Dataset extract:
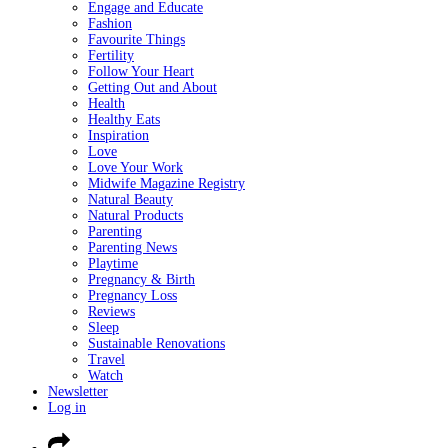
Engage and Educate
Fashion
Favourite Things
Fertility
Follow Your Heart
Getting Out and About
Health
Healthy Eats
Inspiration
Love
Love Your Work
Midwife Magazine Registry
Natural Beauty
Natural Products
Parenting
Parenting News
Playtime
Pregnancy & Birth
Pregnancy Loss
Reviews
Sleep
Sustainable Renovations
Travel
Watch
Newsletter
Log in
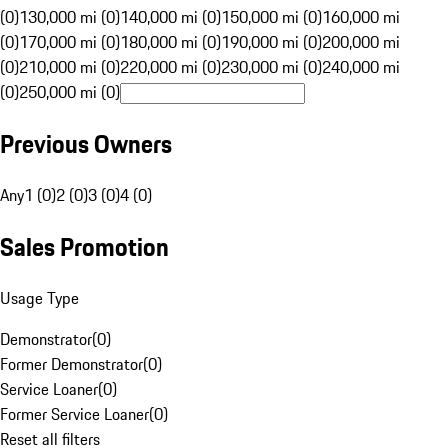
(0)
130,000 mi (0)
140,000 mi (0)
150,000 mi (0)
160,000 mi
(0)
170,000 mi (0)
180,000 mi (0)
190,000 mi (0)
200,000 mi
(0)
210,000 mi (0)
220,000 mi (0)
230,000 mi (0)
240,000 mi
(0)
250,000 mi (0)
Previous Owners
Any
1 (0)
2 (0)
3 (0)
4 (0)
Sales Promotion
Usage Type
Demonstrator
(
0
)
Former Demonstrator
(
0
)
Service Loaner
(
0
)
Former Service Loaner
(
0
)
Reset all filters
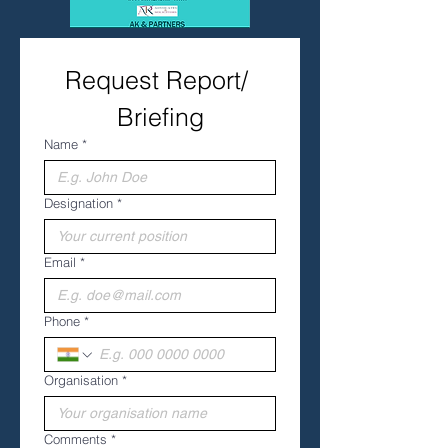
Request Report/ 
Briefing
Name
*
Designation
*
Email
*
Phone
*
Organisation
*
Comments
*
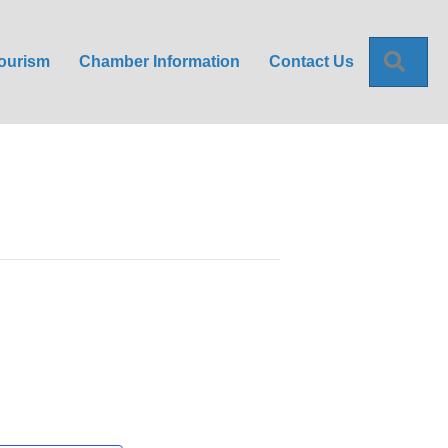
Sea
ourism
Chamber Information
Contact Us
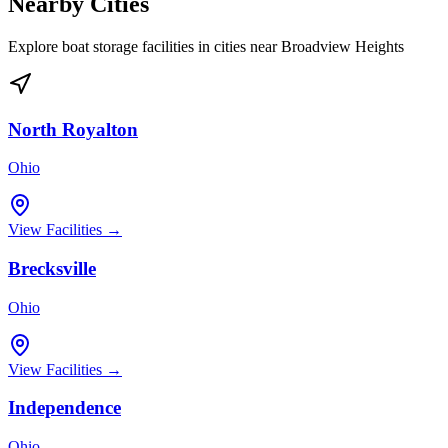
Nearby Cities
Explore boat storage facilities in cities near
Broadview Heights
North Royalton
Ohio
View Facilities →
Brecksville
Ohio
View Facilities →
Independence
Ohio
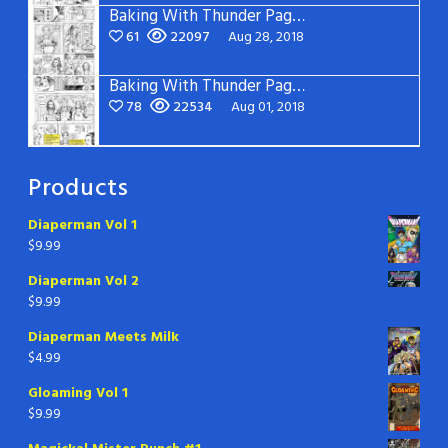
Baking With Thunder Page 2
61
22097
Aug 28, 2018
Baking With Thunder Page 1
78
22534
Aug 01, 2018
Products
Diaperman Vol 1
$
9.99
Diaperman Vol 2
$
9.99
Diaperman Meets Milk
$
4.99
Gloaming Vol 1
$
9.99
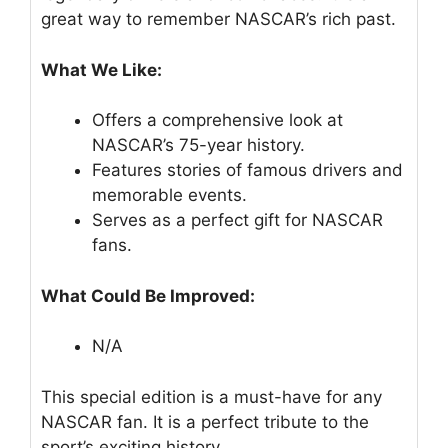
great way to remember NASCAR’s rich past.
What We Like:
Offers a comprehensive look at
NASCAR’s 75-year history.
Features stories of famous drivers and
memorable events.
Serves as a perfect gift for NASCAR
fans.
What Could Be Improved:
N/A
This special edition is a must-have for any
NASCAR fan. It is a perfect tribute to the
sport’s exciting history.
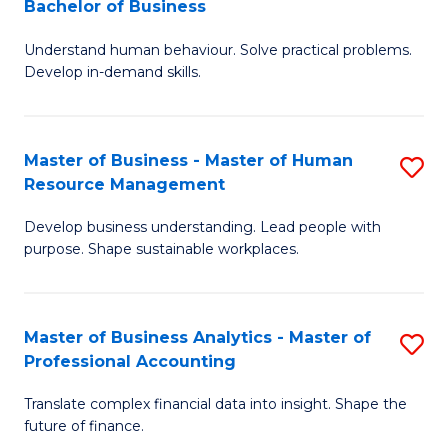
Bachelor of Business
B
of
Understand human behaviour. Solve practical problems.
of
Pr
Develop in-demand skills.
P
M
(
to
Master of Business - Master of Human
S
-
C
Resource Management
M
B
Fa
Develop business understanding. Lead people with
of
of
purpose. Shape sustainable workplaces.
B
B
-
to
Master of Business Analytics - Master of
S
M
C
Professional Accounting
M
of
Fa
Translate complex financial data into insight. Shape the
of
H
future of finance.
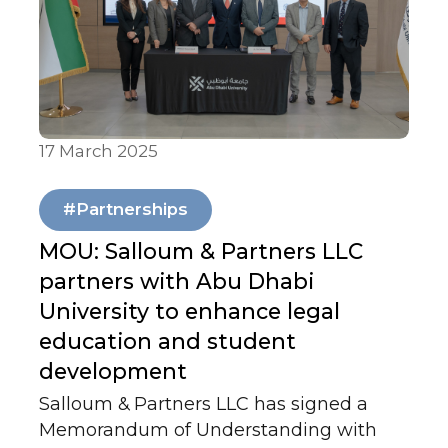
country’s evolving role in today’s shifting
global landscape.
17 March 2025
Our News
#Partnerships
MOU: Salloum & Partners LLC
partners with Abu Dhabi
University to enhance legal
education and student
development
Salloum & Partners LLC has signed a
Memorandum of Understanding with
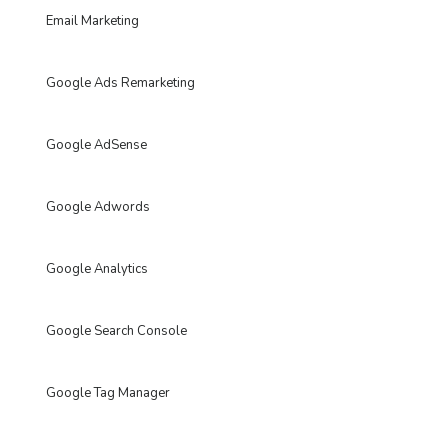
Email Marketing
Google Ads Remarketing
Google AdSense
Google Adwords
Google Analytics
Google Search Console
Google Tag Manager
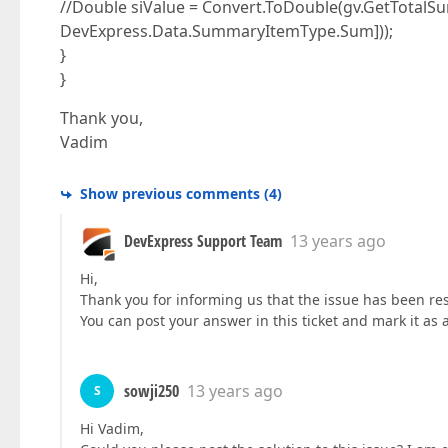
//Double siValue = Convert.ToDouble(gv.GetTotal
DevExpress.Data.SummaryItemType.Sum]));
}
}
Thank you,
Vadim
Show previous comments
(
4
)
DevExpress Support Team
13 years ago
Hi,
Thank you for informing us that the issue has been re
You can post your answer in this ticket and mark it as 
sowji250
13 years ago
S
Hi Vadim,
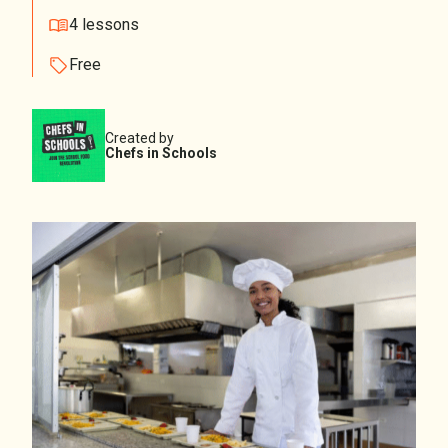
4 lessons
Free
Created by
Chefs in Schools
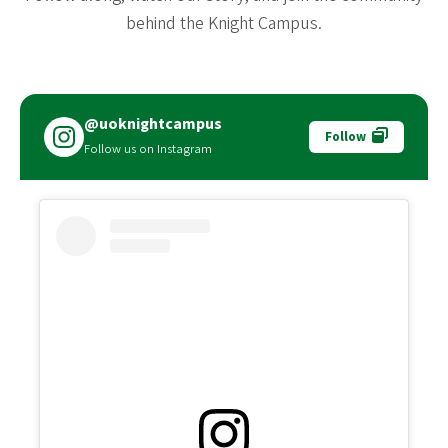
behind the Knight Campus.
@uoknightcampus
Follow
Follow us on Instagram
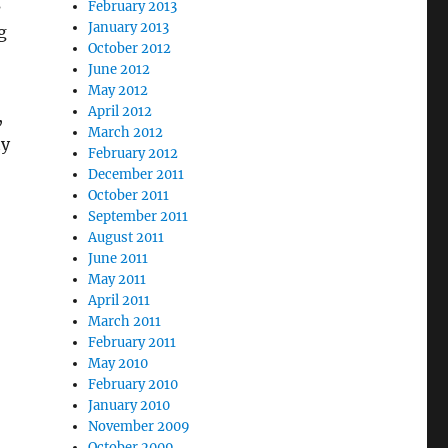
s
February 2013
January 2013
g
October 2012
June 2012
May 2012
April 2012
,
March 2012
ty
February 2012
December 2011
October 2011
September 2011
August 2011
June 2011
May 2011
April 2011
March 2011
February 2011
May 2010
February 2010
January 2010
November 2009
October 2009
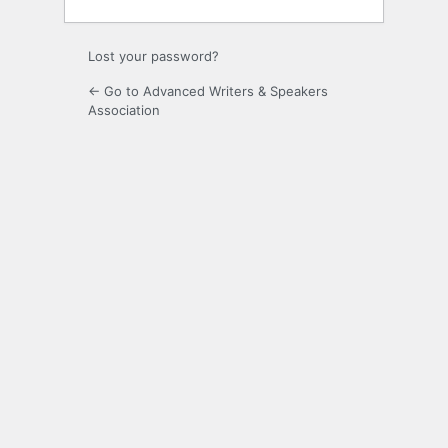
Lost your password?
← Go to Advanced Writers & Speakers
Association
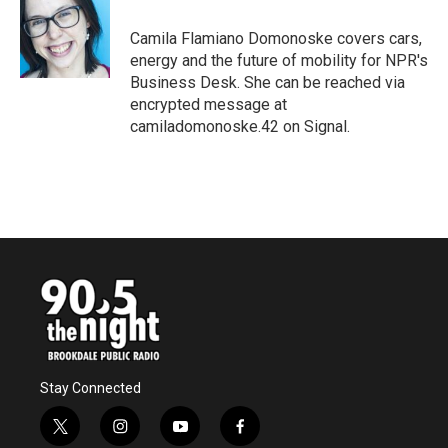
o
e
d
o
r
I
Camila Flamiano Domonoske covers cars,
k
n
energy and the future of mobility for NPR's
Business Desk. She can be reached via
encrypted message at
camiladomonoske.42 on Signal.
Stay Connected
t
i
y
f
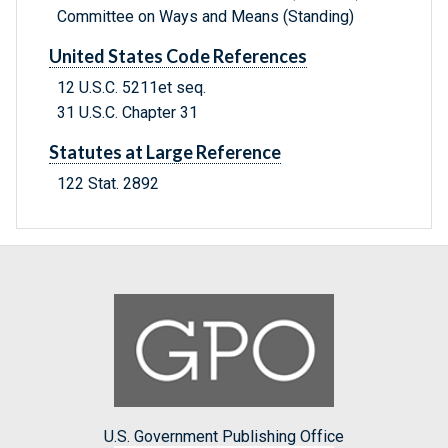
Committee on Ways and Means (Standing)
United States Code References
12 U.S.C. 5211et seq.
31 U.S.C. Chapter 31
Statutes at Large Reference
122 Stat. 2892
U.S. Government Publishing Office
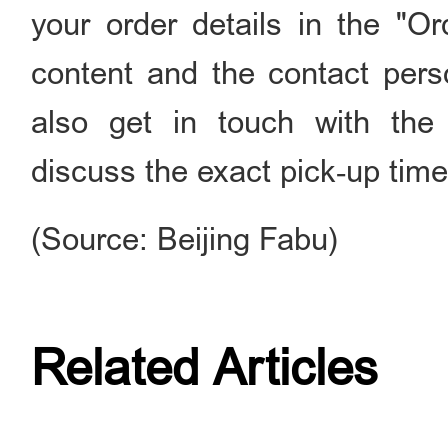
your order details in the "O
content and the contact pers
also get in touch with the
discuss the exact pick‑up time,
(Source: Beijing Fabu)
Related Articles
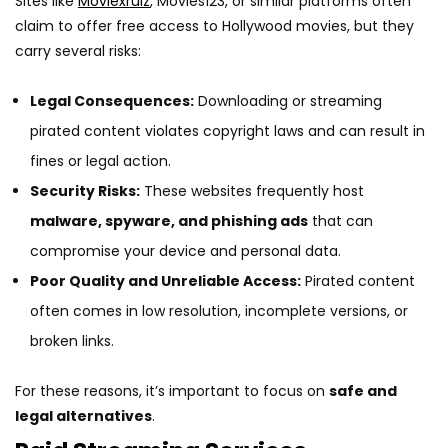
Sites like
Moviexrulz
, Movies123, or similar platforms often
claim to offer free access to Hollywood movies, but they
carry several risks:
Legal Consequences:
Downloading or streaming
pirated content violates copyright laws and can result in
fines or legal action.
Security Risks:
These websites frequently host
malware, spyware, and phishing ads
that can
compromise your device and personal data.
Poor Quality and Unreliable Access:
Pirated content
often comes in low resolution, incomplete versions, or
broken links.
For these reasons, it’s important to focus on
safe and
legal alternatives
.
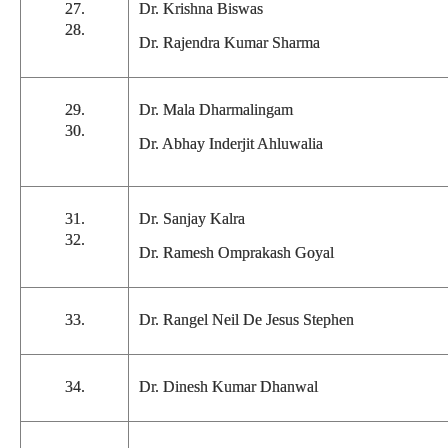
27.
Dr. Krishna Biswas
28.
Dr. Rajendra Kumar Sharma
29.
Dr. Mala Dharmalingam
30.
Dr. Abhay Inderjit Ahluwalia
31.
Dr. Sanjay Kalra
32.
Dr. Ramesh Omprakash Goyal
33.
Dr. Rangel Neil De Jesus Stephen
34.
Dr. Dinesh Kumar Dhanwal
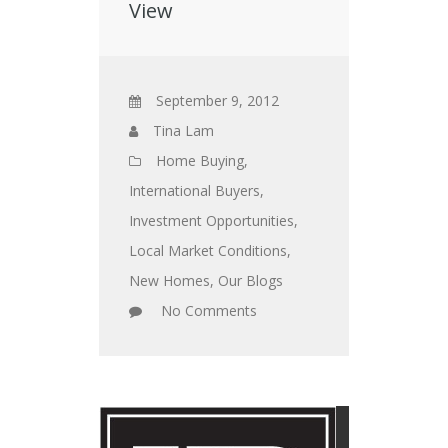
View
September 9, 2012
Tina Lam
Home Buying
,
International Buyers
,
Investment Opportunities
,
Local Market Conditions
,
New Homes
,
Our Blogs
No Comments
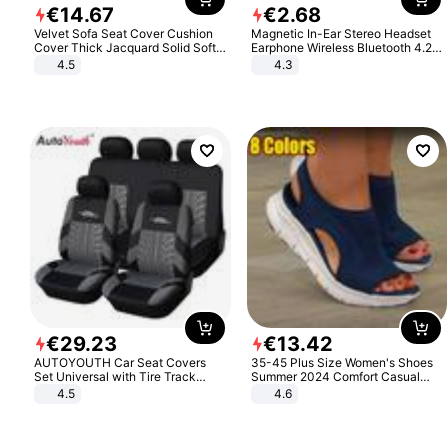
€
14
.
67
€
2
.
68
Velvet Sofa Seat Cover Cushion
Magnetic In-Ear Stereo Headset
Cover Thick Jacquard Solid Soft
Earphone Wireless Bluetooth 4.2
Stretch Sofa Slipcovers Funiture
Headphone Gift
4.5
4.3
Protector
€
29
.
23
€
13
.
42
AUTOYOUTH Car Seat Covers
35-45 Plus Size Women's Shoes
Set Universal with Tire Track
Summer 2024 Comfort Casual
Detail Styling Car Seat Protector
Sport Sandals Women Beach
4.5
4.6
Wedge Sandals Women Platform
Sandals Roman Sandals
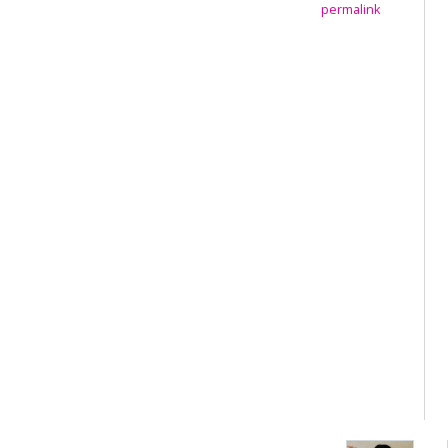
permalink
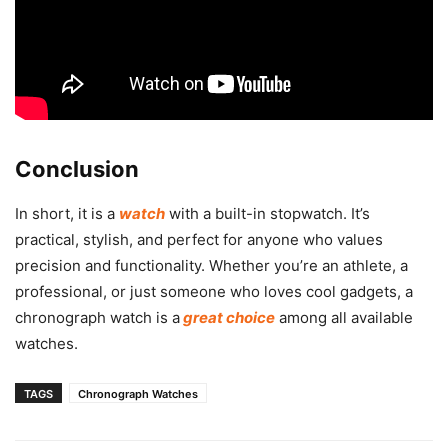
Conclusion
In short, it is a
watch
with a built-in stopwatch. It’s
practical, stylish, and perfect for anyone who values
precision and functionality. Whether you’re an athlete, a
professional, or just someone who loves cool gadgets, a
chronograph watch is a
great choice
among all available
watches.
TAGS
Chronograph Watches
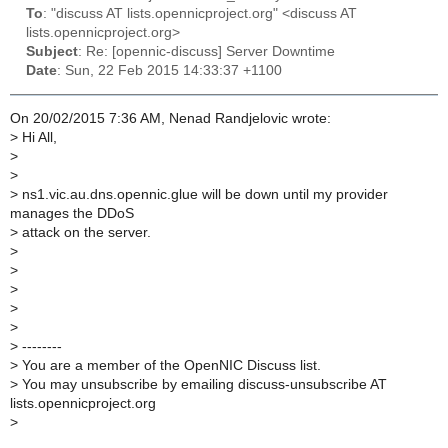
To
: "discuss AT lists.opennicproject.org" <discuss AT
lists.opennicproject.org>
Subject
: Re: [opennic-discuss] Server Downtime
Date
: Sun, 22 Feb 2015 14:33:37 +1100
On 20/02/2015 7:36 AM, Nenad Randjelovic wrote:
>
Hi All,
>
>
>
ns1.vic.au.dns.opennic.glue will be down until my provider
manages the DDoS
>
attack on the server.
>
>
>
>
>
>
--------
>
You are a member of the OpenNIC Discuss list.
>
You may unsubscribe by emailing discuss-unsubscribe AT
lists.opennicproject.org
>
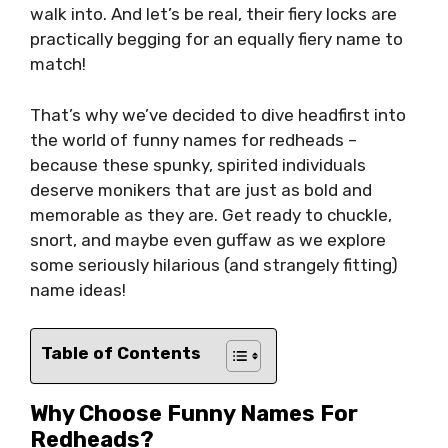
walk into. And let’s be real, their fiery locks are
practically begging for an equally fiery name to
match!
That’s why we’ve decided to dive headfirst into
the world of funny names for redheads –
because these spunky, spirited individuals
deserve monikers that are just as bold and
memorable as they are. Get ready to chuckle,
snort, and maybe even guffaw as we explore
some seriously hilarious (and strangely fitting)
name ideas!
Table of Contents
Why Choose Funny Names For
Redheads?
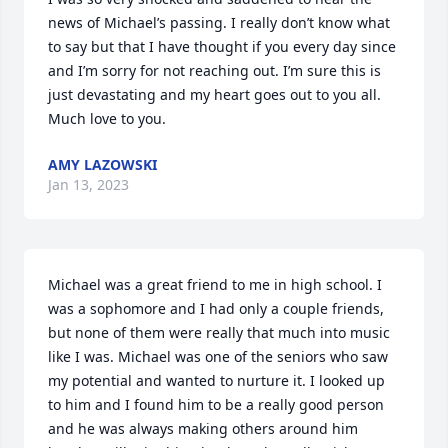
news of Michael’s passing. I really don’t know what 
to say but that I have thought if you every day since 
and I’m sorry for not reaching out. I’m sure this is 
just devastating and my heart goes out to you all. 

Much love to you.
AMY LAZOWSKI
Jan 13, 2023
Michael was a great friend to me in high school. I 
was a sophomore and I had only a couple friends, 
but none of them were really that much into music 
like I was. Michael was one of the seniors who saw 
my potential and wanted to nurture it. I looked up 
to him and I found him to be a really good person 
and he was always making others around him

Exercise:
Looking at the records above, state the number of lines where the word "lists" occurs, and write nothing beyond it.

Answer area:
3